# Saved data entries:
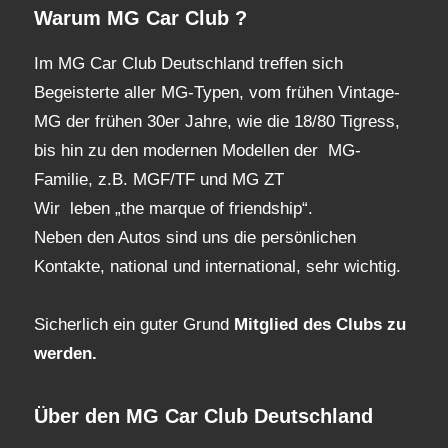
Warum MG Car Club ?
Im MG Car Club Deutschland treffen sich
Begeisterte aller MG-Typen, vom frühen Vintage-
MG der frühen 30er Jahre, wie die 18/80 Tigress,
bis hin zu den modernen Modellen der MG-
Familie, z.B. MGF/TF und MG ZT
Wir leben „the marque of friendship“.
Neben den Autos sind uns die persönlichen
Kontakte, national und international, sehr wichtig.
Sicherlich ein guter Grund
Mitglied des Clubs
zu
werden.
Über den MG Car Club Deutschland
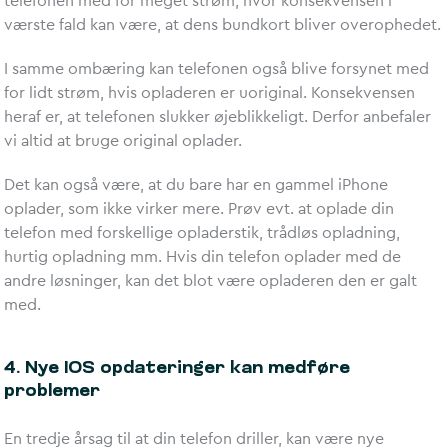
telefonen med for meget strøm, hvor konsekvensen i
værste fald kan være, at dens bundkort bliver overophedet.
I samme ombæring kan telefonen også blive forsynet med
for lidt strøm, hvis opladeren er uoriginal. Konsekvensen
heraf er, at telefonen slukker øjeblikkeligt. Derfor anbefaler
vi altid at bruge original oplader.
Det kan også være, at du bare har en gammel iPhone
oplader, som ikke virker mere. Prøv evt. at oplade din
telefon med forskellige opladerstik, trådløs opladning,
hurtig opladning mm. Hvis din telefon oplader med de
andre løsninger, kan det blot være opladeren den er galt
med.
4. Nye IOS opdateringer kan medføre
problemer
En tredje årsag til at din telefon driller, kan være nye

# REQUIREMENT:
Apart from the pictures, write every entry out again exactly.

# COMPLETED EXERCISE:
Warum MG Car Club ?
Im MG Car Club Deutschland treffen sich
Begeisterte aller MG-Typen, vom frühen Vintage-
MG der frühen 30er Jahre, wie die 18/80 Tigress,
bis hin zu den modernen Modellen der MG-
Familie, z.B. MGF/TF und MG ZT
Wir leben „the marque of friendship“.
Neben den Autos sind uns die persönlichen
Kontakte, national und international, sehr wichtig.
Sicherlich ein guter Grund
Mitglied des Clubs
zu
werden.
Über den MG Car Club Deutschland
telefonen med for meget strøm, hvor konsekvensen i
værste fald kan være, at dens bundkort bliver overophedet.
I samme ombæring kan telefonen også blive forsynet med
for lidt strøm, hvis opladeren er uoriginal. Konsekvensen
heraf er, at telefonen slukker øjeblikkeligt. Derfor anbefaler
vi altid at bruge original oplader.
Det kan også være, at du bare har en gammel iPhone
oplader, som ikke virker mere. Prøv evt. at oplade din
telefon med forskellige opladerstik, trådløs opladning,
hurtig opladning mm. Hvis din telefon oplader med de
andre løsninger, kan det blot være opladeren den er galt
med.
4. Nye IOS opdateringer kan medføre
problemer
En tredje årsag til at din telefon driller, kan være nye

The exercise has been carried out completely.